1.) Let c be Mr. Charbonneau's current age and s be Mr. Seward's current age. The sum of their ages is 96, so c + s = 96. In 10 years, Mr. Charbonneau will be c + 10 years old. At this time, he will be 14 years older than Mr. Seward is now, which is s years old, so c + 10 = s + 14. Solve the system of equations by elimination.
c + 10 = s + 14 (subtract s from both sides and 10 from both sides)
c - s = 4
Add this equation and the first equation c + s = 96 together to solve for c.

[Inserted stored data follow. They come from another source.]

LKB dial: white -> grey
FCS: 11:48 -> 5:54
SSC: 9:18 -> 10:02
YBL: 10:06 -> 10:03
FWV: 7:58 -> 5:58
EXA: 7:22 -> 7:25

(c + s = 96) + (c - s = 4)
2c = 100
c = 50
Now go back to any equation to solve for s.
c + s = 96
50 + s = 96
s = 46
Mr. Charbonneau is 50 years old and Mr. Seward is 46 years old.

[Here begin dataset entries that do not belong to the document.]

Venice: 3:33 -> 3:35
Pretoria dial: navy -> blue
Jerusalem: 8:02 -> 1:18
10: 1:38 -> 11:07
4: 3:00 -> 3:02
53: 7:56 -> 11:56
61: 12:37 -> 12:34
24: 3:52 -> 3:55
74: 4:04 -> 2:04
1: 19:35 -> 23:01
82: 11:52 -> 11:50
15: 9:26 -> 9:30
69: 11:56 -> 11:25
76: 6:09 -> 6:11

2.) Let x be the smaller number and y be the larger number. One number, which would be the smaller, is 7 less than the other, so x = y - 7. Also, six times the smaller number is 8 more than the larger number, so 6x = y + 8. Solve the system by substitution.
6x = y + 8 (substitute y - 7 for x)
6(y - 7) = y + 8
6y - 42 = y + 8
5y - 42 = 8
5y = 50
y = 10
x = y - 7
x = 10 - 7
x = 3
The numbers are 3 and 10.
3.) Slope-intercept form is y = mx + b, where m is the slope and b is the y-intercept. Perpendicular lines have slopes that are opposite reciprocals (have a product of -1). Line y = 2x + 3 has a slope of 2, so a line perpendicular to it has a slope of -1/2, thus its equation so far in slope-intercept form is y = (-1/2)x + b. This line also has the same x-intercept as x + 3y + 10 = 0. Solve for the x-intercept, which is when y = 0.
x + 3y + 10 = 0
x + 3(0) + 10 = 0
x + 10 = 0
x = -10
The x-intercept is point (-10, 0). Substitute this point into the equation y = (-1/2)x + b for x and y respectively to solve for b.
y = (-1/2)x + b
0 = (-1/2)(-10) + b
0 = 5 + b
-5 = b
The equation of the line is y = (-1/2)x - 5.